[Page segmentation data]
--------------------------------

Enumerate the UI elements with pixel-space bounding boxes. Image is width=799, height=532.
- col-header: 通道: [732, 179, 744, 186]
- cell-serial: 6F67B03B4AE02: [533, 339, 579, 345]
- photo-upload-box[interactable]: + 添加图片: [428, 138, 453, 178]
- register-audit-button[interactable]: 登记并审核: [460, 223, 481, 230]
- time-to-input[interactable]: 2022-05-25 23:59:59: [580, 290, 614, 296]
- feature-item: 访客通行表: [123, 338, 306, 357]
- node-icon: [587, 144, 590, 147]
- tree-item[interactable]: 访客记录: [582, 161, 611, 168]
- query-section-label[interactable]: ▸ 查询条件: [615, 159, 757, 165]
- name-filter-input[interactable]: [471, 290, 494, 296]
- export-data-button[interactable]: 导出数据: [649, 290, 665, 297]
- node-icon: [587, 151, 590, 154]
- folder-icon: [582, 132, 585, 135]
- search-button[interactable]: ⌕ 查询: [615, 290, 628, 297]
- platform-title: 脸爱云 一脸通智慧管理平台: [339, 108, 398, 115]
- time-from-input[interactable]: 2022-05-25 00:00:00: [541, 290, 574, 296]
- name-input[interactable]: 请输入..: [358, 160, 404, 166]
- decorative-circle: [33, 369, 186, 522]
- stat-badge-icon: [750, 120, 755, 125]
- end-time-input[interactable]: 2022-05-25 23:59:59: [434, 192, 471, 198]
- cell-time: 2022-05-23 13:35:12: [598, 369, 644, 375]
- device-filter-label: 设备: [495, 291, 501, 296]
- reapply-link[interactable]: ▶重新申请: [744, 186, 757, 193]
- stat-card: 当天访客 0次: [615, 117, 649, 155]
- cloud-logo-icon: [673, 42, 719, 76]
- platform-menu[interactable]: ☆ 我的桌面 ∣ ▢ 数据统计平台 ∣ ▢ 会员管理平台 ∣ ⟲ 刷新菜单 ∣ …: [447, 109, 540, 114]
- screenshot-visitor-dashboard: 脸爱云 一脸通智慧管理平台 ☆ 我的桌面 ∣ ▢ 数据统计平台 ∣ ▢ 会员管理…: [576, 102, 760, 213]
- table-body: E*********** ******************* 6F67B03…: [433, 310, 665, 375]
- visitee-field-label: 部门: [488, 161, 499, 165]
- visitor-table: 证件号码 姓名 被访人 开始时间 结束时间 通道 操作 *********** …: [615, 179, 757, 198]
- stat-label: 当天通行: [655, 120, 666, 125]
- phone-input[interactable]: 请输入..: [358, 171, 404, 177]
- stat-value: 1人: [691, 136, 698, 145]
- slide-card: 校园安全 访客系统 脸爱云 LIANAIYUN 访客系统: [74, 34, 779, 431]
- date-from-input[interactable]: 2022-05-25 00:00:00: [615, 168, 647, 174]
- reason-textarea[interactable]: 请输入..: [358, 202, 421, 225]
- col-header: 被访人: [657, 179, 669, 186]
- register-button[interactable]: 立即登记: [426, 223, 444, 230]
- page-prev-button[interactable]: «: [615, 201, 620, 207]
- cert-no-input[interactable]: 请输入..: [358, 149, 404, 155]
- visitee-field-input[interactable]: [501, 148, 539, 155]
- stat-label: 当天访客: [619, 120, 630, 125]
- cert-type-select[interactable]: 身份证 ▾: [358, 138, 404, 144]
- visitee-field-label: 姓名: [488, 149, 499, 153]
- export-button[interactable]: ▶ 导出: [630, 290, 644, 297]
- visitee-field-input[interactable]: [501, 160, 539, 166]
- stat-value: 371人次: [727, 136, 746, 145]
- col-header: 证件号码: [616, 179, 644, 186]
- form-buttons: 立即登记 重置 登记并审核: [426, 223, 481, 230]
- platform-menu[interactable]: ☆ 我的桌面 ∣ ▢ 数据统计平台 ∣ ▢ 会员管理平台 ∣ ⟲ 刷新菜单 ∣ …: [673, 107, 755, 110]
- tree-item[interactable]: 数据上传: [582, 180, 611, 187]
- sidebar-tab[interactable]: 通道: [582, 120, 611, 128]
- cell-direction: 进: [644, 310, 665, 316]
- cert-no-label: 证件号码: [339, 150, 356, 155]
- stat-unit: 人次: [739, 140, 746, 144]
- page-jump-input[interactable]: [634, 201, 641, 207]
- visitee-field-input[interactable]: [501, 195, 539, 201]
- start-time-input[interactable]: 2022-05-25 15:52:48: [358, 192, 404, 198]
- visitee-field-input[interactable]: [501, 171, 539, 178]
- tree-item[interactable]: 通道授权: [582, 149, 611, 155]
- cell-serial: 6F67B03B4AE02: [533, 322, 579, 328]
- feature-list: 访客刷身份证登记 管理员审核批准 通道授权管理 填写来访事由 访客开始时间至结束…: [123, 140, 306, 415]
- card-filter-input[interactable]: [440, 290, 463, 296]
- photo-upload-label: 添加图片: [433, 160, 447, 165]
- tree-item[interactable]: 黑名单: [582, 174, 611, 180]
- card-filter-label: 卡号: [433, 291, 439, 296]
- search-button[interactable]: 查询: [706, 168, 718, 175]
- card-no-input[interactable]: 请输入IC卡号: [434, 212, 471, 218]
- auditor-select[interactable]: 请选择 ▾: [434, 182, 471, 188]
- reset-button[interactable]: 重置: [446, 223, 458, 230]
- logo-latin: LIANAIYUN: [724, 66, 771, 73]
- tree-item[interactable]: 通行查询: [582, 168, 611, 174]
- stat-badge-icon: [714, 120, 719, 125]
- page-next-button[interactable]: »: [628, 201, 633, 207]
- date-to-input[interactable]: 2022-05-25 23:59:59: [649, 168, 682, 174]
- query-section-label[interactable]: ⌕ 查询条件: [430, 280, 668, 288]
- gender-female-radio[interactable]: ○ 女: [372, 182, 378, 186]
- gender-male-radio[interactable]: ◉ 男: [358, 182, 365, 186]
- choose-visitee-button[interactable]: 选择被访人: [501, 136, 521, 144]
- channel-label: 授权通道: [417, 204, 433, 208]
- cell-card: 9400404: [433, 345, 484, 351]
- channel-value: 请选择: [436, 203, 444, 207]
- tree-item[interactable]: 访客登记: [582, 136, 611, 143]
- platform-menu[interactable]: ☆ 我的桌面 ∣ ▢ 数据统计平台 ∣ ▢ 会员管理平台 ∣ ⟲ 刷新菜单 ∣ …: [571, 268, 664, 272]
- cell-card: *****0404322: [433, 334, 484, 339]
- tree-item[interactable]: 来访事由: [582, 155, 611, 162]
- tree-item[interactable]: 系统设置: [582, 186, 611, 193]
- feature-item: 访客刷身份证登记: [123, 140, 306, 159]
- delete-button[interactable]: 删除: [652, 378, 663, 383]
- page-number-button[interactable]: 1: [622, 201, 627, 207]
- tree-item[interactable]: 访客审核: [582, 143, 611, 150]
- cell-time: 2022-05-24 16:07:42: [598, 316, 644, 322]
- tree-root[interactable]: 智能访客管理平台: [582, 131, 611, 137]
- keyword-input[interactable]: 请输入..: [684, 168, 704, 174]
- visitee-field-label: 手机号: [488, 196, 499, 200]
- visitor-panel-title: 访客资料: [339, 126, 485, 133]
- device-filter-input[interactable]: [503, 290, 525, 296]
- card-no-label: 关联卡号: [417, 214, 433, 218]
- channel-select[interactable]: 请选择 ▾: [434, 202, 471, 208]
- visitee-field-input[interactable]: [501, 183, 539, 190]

--------------------------------

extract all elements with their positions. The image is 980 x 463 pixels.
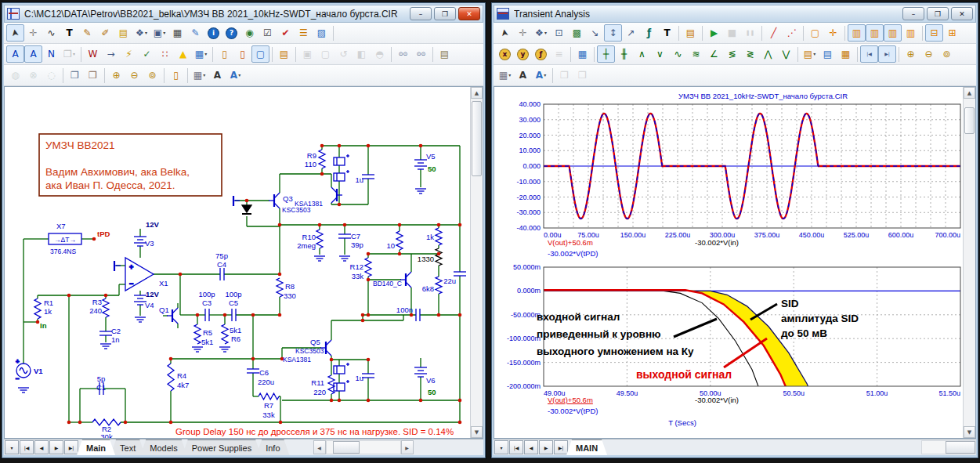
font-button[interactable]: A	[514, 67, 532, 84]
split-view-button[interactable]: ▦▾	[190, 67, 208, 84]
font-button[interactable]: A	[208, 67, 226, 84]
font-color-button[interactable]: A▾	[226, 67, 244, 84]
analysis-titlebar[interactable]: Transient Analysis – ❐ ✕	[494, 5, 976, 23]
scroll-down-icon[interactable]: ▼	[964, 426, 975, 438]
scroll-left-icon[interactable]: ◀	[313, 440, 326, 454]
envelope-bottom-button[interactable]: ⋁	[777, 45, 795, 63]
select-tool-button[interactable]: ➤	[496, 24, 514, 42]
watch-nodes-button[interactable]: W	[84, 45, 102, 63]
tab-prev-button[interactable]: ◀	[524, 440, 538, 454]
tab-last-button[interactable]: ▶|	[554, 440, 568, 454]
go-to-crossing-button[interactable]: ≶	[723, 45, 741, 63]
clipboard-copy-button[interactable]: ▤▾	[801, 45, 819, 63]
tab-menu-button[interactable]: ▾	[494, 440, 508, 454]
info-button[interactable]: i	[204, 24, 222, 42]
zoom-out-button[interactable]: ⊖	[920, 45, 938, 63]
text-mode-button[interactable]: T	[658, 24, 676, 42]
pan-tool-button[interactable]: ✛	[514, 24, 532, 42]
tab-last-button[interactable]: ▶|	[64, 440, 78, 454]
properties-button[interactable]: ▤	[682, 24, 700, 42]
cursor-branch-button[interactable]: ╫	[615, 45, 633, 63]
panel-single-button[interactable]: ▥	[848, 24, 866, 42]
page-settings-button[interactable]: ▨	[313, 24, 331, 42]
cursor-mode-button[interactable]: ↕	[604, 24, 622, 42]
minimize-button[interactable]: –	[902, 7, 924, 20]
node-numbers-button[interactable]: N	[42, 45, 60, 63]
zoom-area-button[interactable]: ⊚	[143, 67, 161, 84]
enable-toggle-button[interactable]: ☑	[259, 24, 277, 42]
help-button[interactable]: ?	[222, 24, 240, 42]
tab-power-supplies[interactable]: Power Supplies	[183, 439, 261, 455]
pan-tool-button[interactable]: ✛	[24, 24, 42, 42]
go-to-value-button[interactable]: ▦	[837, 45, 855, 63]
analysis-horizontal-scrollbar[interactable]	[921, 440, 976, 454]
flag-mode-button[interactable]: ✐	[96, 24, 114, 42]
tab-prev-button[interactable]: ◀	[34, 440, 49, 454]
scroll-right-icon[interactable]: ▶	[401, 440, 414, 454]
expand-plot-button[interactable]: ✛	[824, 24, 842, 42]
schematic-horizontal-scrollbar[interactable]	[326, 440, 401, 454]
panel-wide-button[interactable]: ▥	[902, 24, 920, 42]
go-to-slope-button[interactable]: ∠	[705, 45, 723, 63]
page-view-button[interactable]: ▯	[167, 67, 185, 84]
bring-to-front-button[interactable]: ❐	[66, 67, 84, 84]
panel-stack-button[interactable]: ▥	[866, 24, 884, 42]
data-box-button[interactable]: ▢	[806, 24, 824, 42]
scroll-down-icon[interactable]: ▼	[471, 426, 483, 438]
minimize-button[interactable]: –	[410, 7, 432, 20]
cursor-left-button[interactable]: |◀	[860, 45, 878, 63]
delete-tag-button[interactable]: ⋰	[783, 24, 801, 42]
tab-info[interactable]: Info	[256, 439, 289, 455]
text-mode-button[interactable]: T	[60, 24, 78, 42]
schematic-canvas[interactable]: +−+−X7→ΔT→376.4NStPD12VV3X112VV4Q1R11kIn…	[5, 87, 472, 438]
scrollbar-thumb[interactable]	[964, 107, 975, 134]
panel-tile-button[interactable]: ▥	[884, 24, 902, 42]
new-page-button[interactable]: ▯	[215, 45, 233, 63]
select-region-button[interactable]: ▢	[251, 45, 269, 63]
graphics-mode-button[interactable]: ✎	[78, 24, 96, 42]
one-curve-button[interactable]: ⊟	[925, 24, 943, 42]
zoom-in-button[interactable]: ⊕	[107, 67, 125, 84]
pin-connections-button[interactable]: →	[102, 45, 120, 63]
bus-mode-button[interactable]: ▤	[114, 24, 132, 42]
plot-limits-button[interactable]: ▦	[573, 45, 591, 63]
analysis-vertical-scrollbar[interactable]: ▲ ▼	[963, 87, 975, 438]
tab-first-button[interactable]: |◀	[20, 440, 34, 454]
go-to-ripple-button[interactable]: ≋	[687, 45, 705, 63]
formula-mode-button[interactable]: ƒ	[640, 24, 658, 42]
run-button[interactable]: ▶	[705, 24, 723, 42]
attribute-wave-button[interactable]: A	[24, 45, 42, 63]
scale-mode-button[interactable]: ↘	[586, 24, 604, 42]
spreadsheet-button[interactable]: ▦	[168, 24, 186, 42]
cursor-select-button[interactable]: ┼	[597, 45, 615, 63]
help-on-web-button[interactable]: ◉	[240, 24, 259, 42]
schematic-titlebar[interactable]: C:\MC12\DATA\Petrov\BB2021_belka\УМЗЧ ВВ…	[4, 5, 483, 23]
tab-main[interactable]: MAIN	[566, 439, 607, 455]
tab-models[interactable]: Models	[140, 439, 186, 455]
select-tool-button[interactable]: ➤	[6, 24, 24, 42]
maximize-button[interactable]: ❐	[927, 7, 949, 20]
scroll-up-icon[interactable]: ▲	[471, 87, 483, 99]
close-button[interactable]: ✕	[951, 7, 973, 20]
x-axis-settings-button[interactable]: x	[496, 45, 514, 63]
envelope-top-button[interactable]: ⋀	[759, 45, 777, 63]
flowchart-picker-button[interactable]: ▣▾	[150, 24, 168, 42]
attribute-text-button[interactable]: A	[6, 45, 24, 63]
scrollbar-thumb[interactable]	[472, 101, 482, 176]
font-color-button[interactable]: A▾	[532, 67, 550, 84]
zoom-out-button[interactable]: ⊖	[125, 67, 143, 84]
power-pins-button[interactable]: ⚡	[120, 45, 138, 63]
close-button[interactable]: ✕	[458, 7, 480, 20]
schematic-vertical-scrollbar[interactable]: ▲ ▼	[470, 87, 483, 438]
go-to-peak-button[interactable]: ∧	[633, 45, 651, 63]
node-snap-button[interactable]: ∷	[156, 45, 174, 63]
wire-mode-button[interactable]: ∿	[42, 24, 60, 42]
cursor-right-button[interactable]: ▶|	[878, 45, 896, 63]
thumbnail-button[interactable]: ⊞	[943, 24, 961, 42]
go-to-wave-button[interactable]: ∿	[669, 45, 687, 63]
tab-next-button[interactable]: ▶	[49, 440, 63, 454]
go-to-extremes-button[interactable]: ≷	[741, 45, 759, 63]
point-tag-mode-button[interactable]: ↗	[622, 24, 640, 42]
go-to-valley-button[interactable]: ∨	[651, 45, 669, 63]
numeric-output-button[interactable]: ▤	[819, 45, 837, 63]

--------------------------------

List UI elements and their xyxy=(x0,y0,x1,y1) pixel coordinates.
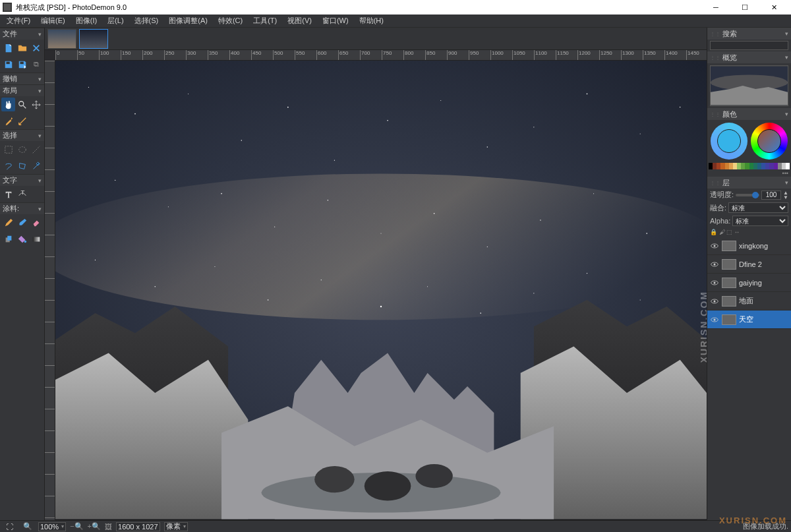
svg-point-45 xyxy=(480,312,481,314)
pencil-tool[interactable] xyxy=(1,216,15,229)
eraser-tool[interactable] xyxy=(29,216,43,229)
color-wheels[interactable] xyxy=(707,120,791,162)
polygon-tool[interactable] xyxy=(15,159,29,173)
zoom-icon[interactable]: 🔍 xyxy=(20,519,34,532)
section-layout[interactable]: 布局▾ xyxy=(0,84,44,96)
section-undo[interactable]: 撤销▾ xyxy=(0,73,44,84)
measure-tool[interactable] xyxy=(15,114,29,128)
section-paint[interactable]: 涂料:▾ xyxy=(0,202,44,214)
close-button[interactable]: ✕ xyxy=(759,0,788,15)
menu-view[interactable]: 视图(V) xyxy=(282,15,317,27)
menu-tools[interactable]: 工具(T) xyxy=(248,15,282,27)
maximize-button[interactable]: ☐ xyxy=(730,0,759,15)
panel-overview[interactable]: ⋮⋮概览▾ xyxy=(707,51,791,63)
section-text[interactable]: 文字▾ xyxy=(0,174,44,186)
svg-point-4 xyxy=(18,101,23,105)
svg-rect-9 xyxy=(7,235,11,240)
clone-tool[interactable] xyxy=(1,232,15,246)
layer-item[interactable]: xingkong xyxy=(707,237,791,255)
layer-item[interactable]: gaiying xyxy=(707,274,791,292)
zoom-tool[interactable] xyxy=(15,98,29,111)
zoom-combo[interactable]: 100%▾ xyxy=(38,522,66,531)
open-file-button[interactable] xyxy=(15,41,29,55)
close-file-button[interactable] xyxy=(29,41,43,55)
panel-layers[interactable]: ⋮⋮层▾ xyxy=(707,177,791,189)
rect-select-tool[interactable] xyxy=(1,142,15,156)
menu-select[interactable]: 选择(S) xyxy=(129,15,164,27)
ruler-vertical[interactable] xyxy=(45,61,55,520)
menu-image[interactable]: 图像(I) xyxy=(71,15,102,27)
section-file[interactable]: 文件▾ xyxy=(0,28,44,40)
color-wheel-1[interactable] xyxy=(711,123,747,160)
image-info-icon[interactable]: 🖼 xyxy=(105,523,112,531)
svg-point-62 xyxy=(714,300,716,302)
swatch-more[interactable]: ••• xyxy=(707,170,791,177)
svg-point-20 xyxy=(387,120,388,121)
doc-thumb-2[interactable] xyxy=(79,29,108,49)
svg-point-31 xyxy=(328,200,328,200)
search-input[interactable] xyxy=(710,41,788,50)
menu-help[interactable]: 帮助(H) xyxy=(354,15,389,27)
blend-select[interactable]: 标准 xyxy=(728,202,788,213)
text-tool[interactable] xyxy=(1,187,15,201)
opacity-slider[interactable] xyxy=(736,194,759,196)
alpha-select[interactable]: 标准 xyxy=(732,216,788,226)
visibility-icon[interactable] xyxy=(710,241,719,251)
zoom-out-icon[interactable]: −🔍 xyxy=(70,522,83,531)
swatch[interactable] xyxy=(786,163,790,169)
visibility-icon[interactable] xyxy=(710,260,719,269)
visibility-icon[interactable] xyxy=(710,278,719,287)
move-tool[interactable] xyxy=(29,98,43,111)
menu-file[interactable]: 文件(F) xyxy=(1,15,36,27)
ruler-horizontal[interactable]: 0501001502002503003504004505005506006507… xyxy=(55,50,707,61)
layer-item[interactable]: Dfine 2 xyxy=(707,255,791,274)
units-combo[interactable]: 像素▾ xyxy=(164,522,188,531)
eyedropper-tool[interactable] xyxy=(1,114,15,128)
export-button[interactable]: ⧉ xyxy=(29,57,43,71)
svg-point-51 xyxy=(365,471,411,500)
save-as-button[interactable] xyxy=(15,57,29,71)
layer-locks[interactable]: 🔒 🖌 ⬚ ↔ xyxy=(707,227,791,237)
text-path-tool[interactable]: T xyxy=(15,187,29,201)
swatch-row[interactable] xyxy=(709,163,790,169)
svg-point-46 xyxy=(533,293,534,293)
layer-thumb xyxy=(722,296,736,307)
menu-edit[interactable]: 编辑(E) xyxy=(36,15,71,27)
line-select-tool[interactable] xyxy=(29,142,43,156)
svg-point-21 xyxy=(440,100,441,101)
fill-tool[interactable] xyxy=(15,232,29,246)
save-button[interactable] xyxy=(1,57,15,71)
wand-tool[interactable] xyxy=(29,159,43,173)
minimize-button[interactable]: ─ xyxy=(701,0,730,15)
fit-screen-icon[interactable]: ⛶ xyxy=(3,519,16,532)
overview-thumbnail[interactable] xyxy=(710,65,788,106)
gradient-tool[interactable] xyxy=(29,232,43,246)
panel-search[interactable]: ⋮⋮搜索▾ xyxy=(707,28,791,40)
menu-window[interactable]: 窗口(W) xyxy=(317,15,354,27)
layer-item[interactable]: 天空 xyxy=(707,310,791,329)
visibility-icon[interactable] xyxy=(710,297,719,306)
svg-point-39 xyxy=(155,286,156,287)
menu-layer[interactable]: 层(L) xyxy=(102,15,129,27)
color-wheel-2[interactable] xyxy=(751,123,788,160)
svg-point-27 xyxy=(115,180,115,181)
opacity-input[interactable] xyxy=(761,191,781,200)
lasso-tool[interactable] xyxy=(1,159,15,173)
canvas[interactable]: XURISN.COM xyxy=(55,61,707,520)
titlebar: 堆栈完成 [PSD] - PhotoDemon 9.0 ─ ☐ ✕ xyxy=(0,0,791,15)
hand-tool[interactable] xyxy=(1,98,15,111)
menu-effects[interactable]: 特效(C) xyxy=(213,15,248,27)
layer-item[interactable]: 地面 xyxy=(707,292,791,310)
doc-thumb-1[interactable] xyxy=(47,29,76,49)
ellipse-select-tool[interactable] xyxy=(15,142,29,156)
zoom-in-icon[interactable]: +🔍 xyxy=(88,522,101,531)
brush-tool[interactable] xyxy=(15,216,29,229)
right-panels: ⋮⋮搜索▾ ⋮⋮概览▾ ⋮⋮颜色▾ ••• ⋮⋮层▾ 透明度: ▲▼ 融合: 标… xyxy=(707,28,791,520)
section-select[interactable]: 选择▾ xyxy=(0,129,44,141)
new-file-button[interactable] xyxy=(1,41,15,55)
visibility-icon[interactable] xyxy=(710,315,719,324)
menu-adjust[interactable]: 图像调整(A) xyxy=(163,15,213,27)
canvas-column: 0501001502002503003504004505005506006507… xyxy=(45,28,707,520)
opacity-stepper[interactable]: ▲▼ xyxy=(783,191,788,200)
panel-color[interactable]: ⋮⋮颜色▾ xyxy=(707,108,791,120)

--------------------------------

* [WHAT IS NEEDED]
Look through the entries and find each line that has the string "query". Copy those lines.

* [TASK RESULT]
- query-section-label[interactable]: ▸ 查询条件: [615, 159, 757, 165]
- query-section-label[interactable]: ⌕ 查询条件: [430, 280, 668, 288]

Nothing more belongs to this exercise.